Self-Consistency Checks: Validate Your Mental Model with Small Queries
Even with a strong mental model, it’s good practice to validate assumptions about uniqueness and match rates. You can do this with targeted queries that are cheap to run and easy to interpret.
Check how many right matches each left row has
SELECT c.customer_id, COUNT(o.order_id) AS order_count FROM customers c LEFT JOIN orders o ON o.customer_id = c.customer_id GROUP BY c.customer_id;This reveals whether you truly have 0/1 matches or 0/many, and it surfaces unexpected spikes (e.g., a customer with 10,000 orders due to a data issue).
Check for join key quality issues
If you join on natural keys (like email), check for duplicates and nulls:
SELECT email, COUNT(*) AS cnt FROM customers GROUP BY email HAVING email IS NULL OR COUNT(*) > 1;Mental model: bad join keys create bad matches. Duplicates create fan-out; nulls create non-matches; inconsistent formatting creates missed matches.
Choosing the “Left” Side Is a Design Decision
SQL syntax forces you to pick a left and right input, but your mental model should treat this as a deliberate choice: which set of rows do you want to preserve? In reporting queries, the preserved side often corresponds to the “entity list” you want to see even when there is no related data (customers, products, dates). In data quality queries, the preserved side is the one you’re auditing for missing relationships.
Practical step-by-step: start from the entity you must not lose
- Step 1: Write a query that returns exactly the entity rows you need (often from one table or a dimension).
- Step 2: Add joins one at a time, predicting fan-out and unmatched behavior each time.

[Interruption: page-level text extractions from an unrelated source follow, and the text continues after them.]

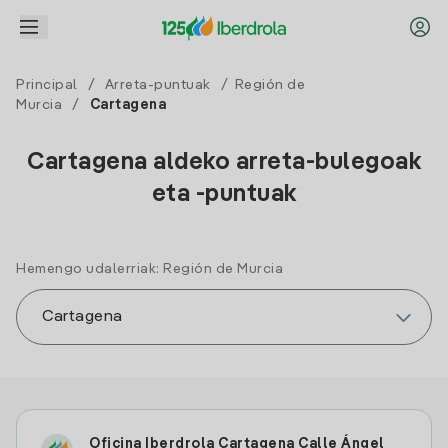
Principal
/
Arreta-puntuak
/
Región de
Murcia
/
Cartagena
Cartagena aldeko arreta-bulegoak
eta -puntuak
Hemengo udalerriak: Región de Murcia
Oficina Iberdrola Cartagena Calle Ángel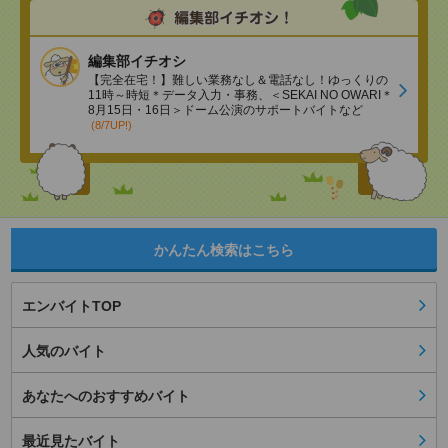
編集部イチオシ
【完全在宅！】難しい業務なし＆電話なし！ゆっくりの
11時～時短＊データ入力・事務、＜SEKAI NO OWARI＊
8月15日・16日＞ドーム公演のサポートバイトなど
(8/7UP!)
かんたん検索はこちら
エンバイトTOP
人気のバイト
あなたへのおすすめバイト
最近見たバイト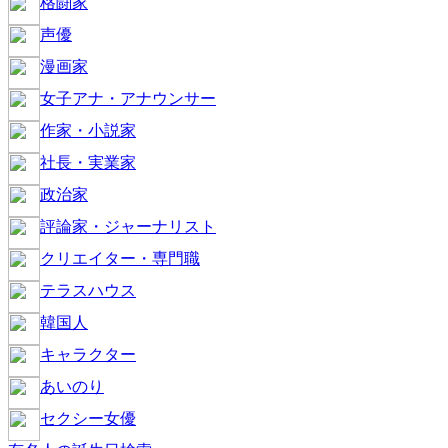
格闘家
声優
漫画家
女子アナ・アナウンサー
作家・小説家
社長・実業家
政治家
評論家・ジャーナリスト
クリエイター・専門職
テラスハウス
韓国人
キャラクター
あいのり
セクシー女優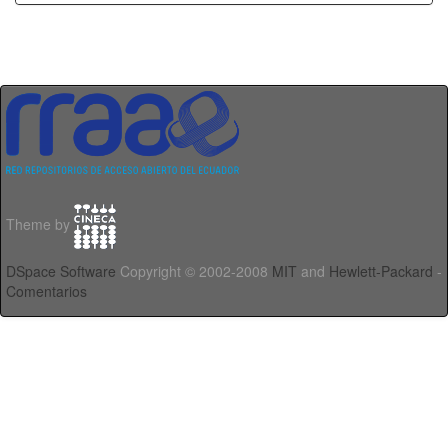
Theme by
DSpace Software
Copyright © 2002-2008
MIT
and
Hewlett-Packard
-
Comentarios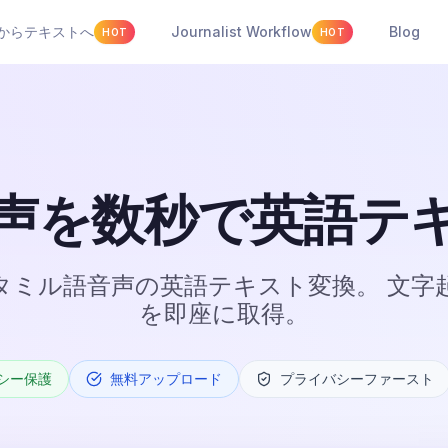
beからテキストへ
Journalist Workflow
Blog
HOT
HOT
声を数秒で英語テ
タミル語音声の英語テキスト変換。 文字起
を即座に取得。
シー保護
無料アップロード
プライバシーファースト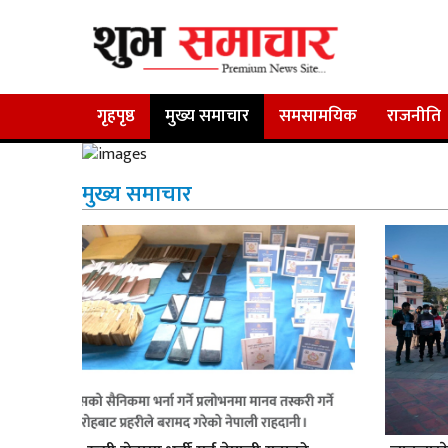
गृहपृष्ठ
मुख्य समाचार
समसामयिक
राजनीति
मुख्य समाचार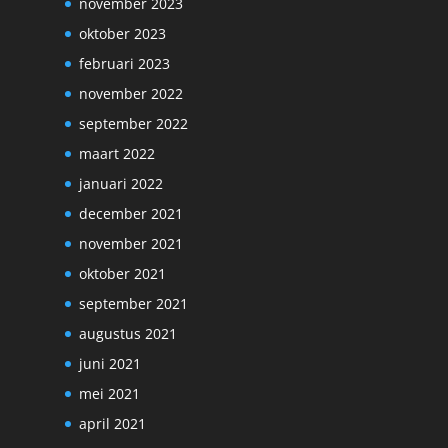
november 2023
oktober 2023
februari 2023
november 2022
september 2022
maart 2022
januari 2022
december 2021
november 2021
oktober 2021
september 2021
augustus 2021
juni 2021
mei 2021
april 2021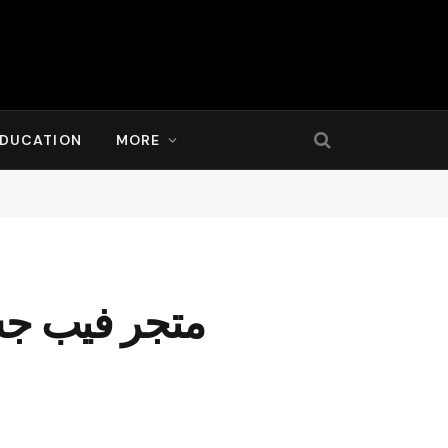
DUCATION
MORE
متجر فيب جس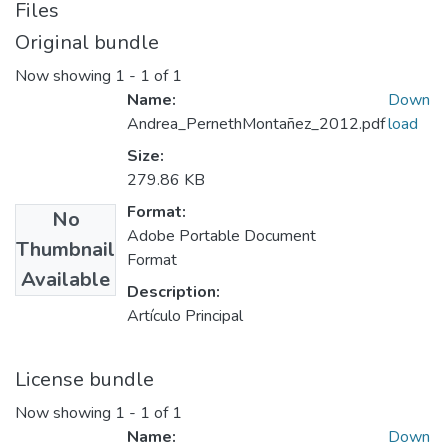
Files
Original bundle
Now showing
1 - 1 of 1
Name:
Down
Andrea_PernethMontañez_2012.pdf
load
Size:
279.86 KB
Format:
No
Adobe Portable Document
Thumbnail
Format
Available
Description:
Artículo Principal
License bundle
Now showing
1 - 1 of 1
Name:
Down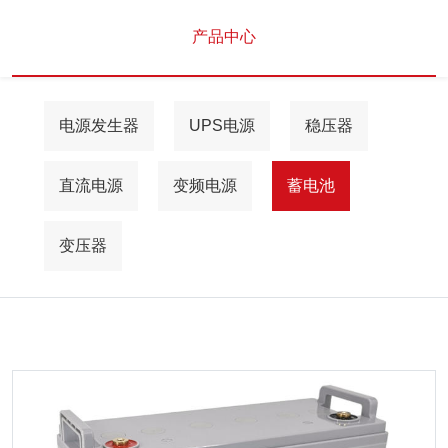
产品中心
电源发生器
UPS电源
稳压器
直流电源
变频电源
蓄电池
变压器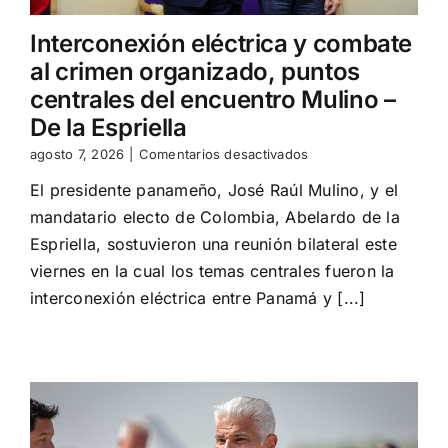
Interconexión eléctrica y combate
al crimen organizado, puntos
centrales del encuentro Mulino –
De la Espriella
en
agosto 7, 2026
|
Comentarios desactivados
Interconexión
El presidente panameño, José Raúl Mulino, y el
eléctrica
y
mandatario electo de Colombia, Abelardo de la
combate
Espriella, sostuvieron una reunión bilateral este
al
crimen
viernes en la cual los temas centrales fueron la
organizado,
interconexión eléctrica entre Panamá y [...]
puntos
centrales
del
encuentro
Mulino
–
De
la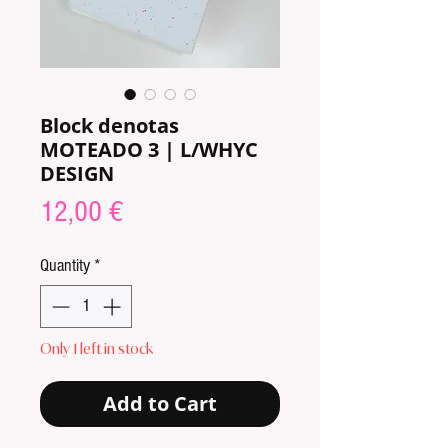
Block denotas
MOTEADO 3 | L/WHYC
DESIGN
Price
12,00 €
Quantity
*
Only 1 left in stock
Add to Cart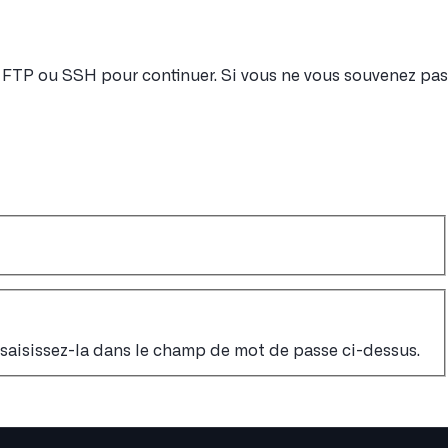
nt FTP ou SSH pour continuer. Si vous ne vous souvenez pas
, saisissez-la dans le champ de mot de passe ci-dessus.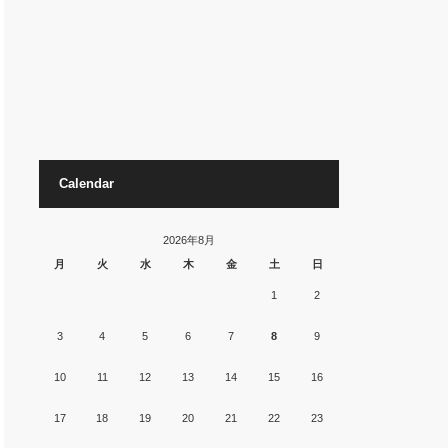
Calendar
2026年8月
月
火
水
木
金
土
日
1
2
3
4
5
6
7
8
9
10
11
12
13
14
15
16
17
18
19
20
21
22
23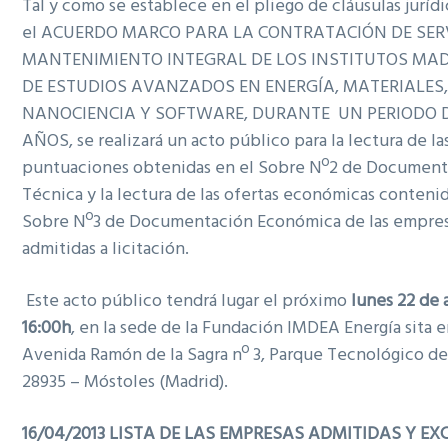
Tal y como se establece en el pliego de cláusulas jurídi
el ACUERDO MARCO PARA LA CONTRATACIÓN DE SER
MANTENIMIENTO INTEGRAL DE LOS INSTITUTOS MA
DE ESTUDIOS AVANZADOS EN ENERGÍA, MATERIALES
NANOCIENCIA Y SOFTWARE, DURANTE UN PERIODO 
AÑOS, se realizará un acto público para la lectura de la
puntuaciones obtenidas en el Sobre Nº2 de Document
Técnica y la lectura de las ofertas económicas contenid
Sobre Nº3 de Documentación Económica de las empre
admitidas a licitación.
Este acto público tendrá lugar el próximo
lunes 22 de a
16:00h
, en la sede de la Fundación IMDEA Energía sita e
Avenida Ramón de la Sagra nº 3, Parque Tecnológico de
28935 – Móstoles (Madrid).
16/04/2013 LISTA DE LAS EMPRESAS ADMITIDAS Y EX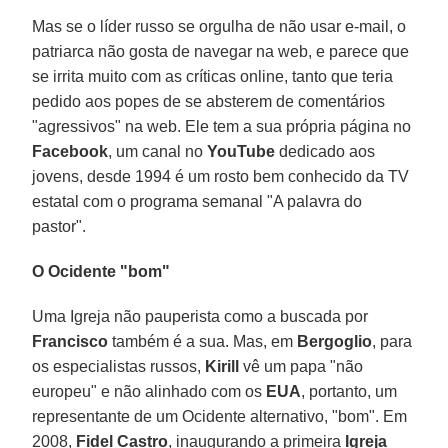
Mas se o líder russo se orgulha de não usar e-mail, o
patriarca não gosta de navegar na web, e parece que
se irrita muito com as críticas online, tanto que teria
pedido aos popes de se absterem de comentários
"agressivos" na web. Ele tem a sua própria página no
Facebook
, um canal no
YouTube
dedicado aos
jovens, desde 1994 é um rosto bem conhecido da TV
estatal com o programa semanal "A palavra do
pastor".
O Ocidente "bom"
Uma Igreja não pauperista como a buscada por
Francisco
também é a sua. Mas, em
Bergoglio
, para
os especialistas russos,
Kirill
vê um papa "não
europeu" e não alinhado com os
EUA
, portanto, um
representante de um Ocidente alternativo, "bom". Em
2008,
Fidel Castro
, inaugurando a primeira
Igreja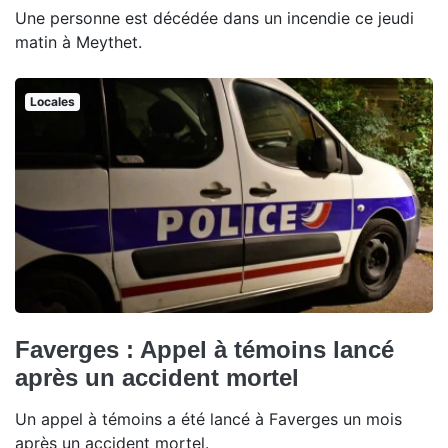
Une personne est décédée dans un incendie ce jeudi
matin à Meythet.
Locales
Faverges : Appel à témoins lancé
après un accident mortel
Un appel à témoins a été lancé à Faverges un mois
après un accident mortel.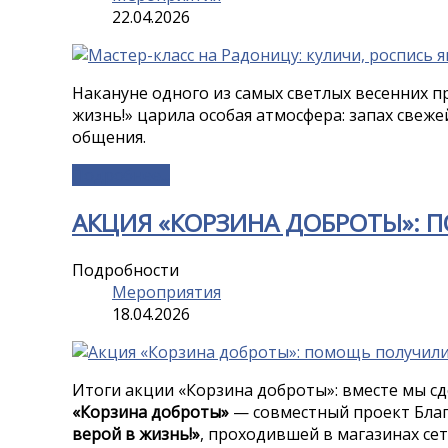
22.04.2026
Накануне одного из самых светлых весенних 
жизнь!» царила особая атмосфера: запах свеже
общения.
Подробнее...
АКЦИЯ «КОРЗИНА ДОБРОТЫ»: 
Подробности
Мероприятия
18.04.2026
Итоги акции «Корзина доброты»: вместе мы с
«Корзина доброты»
— совместный проект Бла
верой в жизнь!»
, проходившей в магазинах се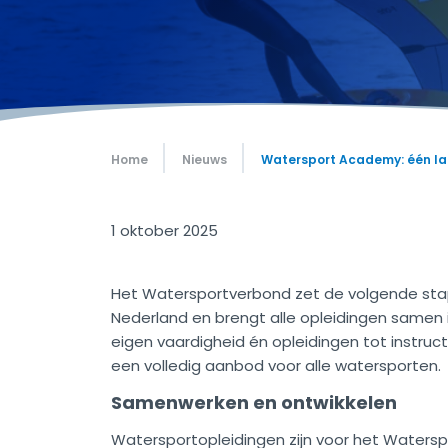
Home
Nieuws
Watersport Academy: één lan
1 oktober 2025
Het Watersportverbond zet de volgende stap 
Nederland en brengt alle opleidingen samen
eigen vaardigheid én opleidingen tot instruct
een volledig aanbod voor alle watersporten.
Samenwerken en ontwikkelen
Watersportopleidingen zijn voor het Waters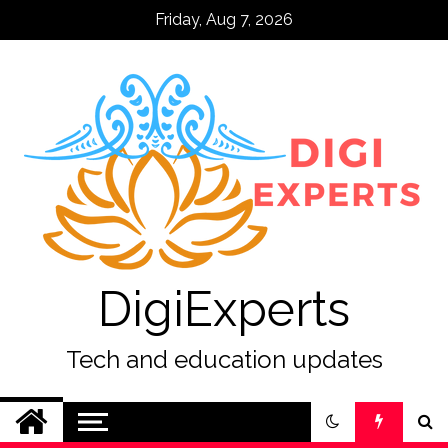
Skip
Friday, Aug 7, 2026
to
content
DigiExperts
Tech and education updates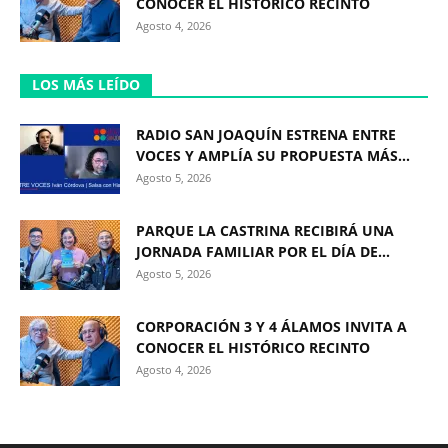
CONOCER EL HISTÓRICO RECINTO
Agosto 4, 2026
LOS MÁS LEÍDO
RADIO SAN JOAQUÍN ESTRENA ENTRE
VOCES Y AMPLÍA SU PROPUESTA MÁS...
Agosto 5, 2026
PARQUE LA CASTRINA RECIBIRÁ UNA
JORNADA FAMILIAR POR EL DÍA DE...
Agosto 5, 2026
CORPORACIÓN 3 Y 4 ÁLAMOS INVITA A
CONOCER EL HISTÓRICO RECINTO
Agosto 4, 2026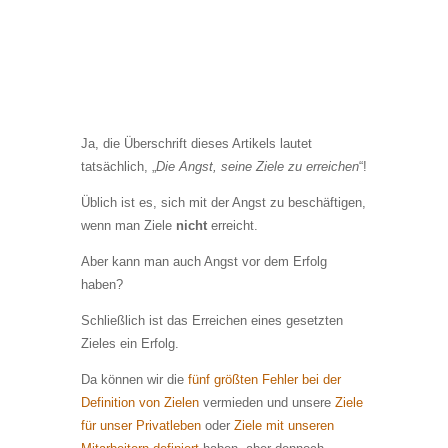
Ja, die Überschrift dieses Artikels lautet
tatsächlich, „
Die Angst, seine Ziele zu erreichen
“!
Üblich ist es, sich mit der Angst zu beschäftigen,
wenn man Ziele
nicht
erreicht.
Aber kann man auch Angst vor dem Erfolg
haben?
Schließlich ist das Erreichen eines gesetzten
Zieles ein Erfolg.
Da können wir die
fünf größten Fehler bei der
Definition von Zielen
vermieden und unsere
Ziele
für unser Privatleben
oder
Ziele mit unseren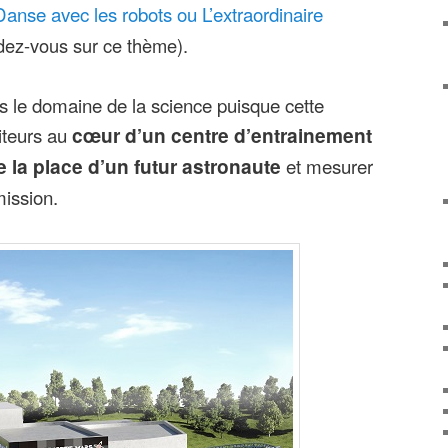
Danse avec les robots ou L’extraordinaire
dez-vous sur ce thème).
 le domaine de la science puisque cette
iteurs au
cœur d’un centre d’entrainement
e la place d’un futur astronaute
et mesurer
mission.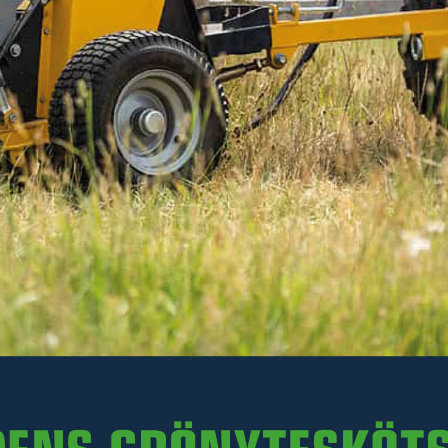
Inkl. moms
Ej i lager. För leveransdatum, kontakta en säljare på
0511-242 50.
-
+
LÄGG I VARUKORGEN
Art. nr R35-XKH.037
Delbetalning:
48 kr/mån i 24 mån
(inkl. moms)
Läs mer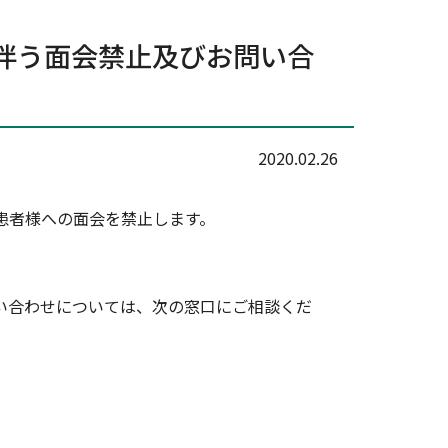
人吉球磨地域の紹介
伴う面会禁止及びお問い合
採用に関するお問い合わせ
プ
2020.02.26
患者様への面会を禁止します。
い合わせについては、次の窓口にご相談くだ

- Step 3: After each join, run a quick row count check (or group by the entity key) to confirm you didn’t unintentionally multiply or drop entities.
-- Pattern: check whether you preserved one row per customer SELECT c.customer_id, COUNT(*) AS rows_after_joins FROM customers c LEFT JOIN orders o ON o.customer_id = c.customer_id GROUP BY c.customer_id;If you expected one row per customer but see multiple rows, that’s not necessarily wrong; it means your current query grain is now “customer-order” rather than “customer.” You can then decide whether to aggregate, select distinct, or restructure.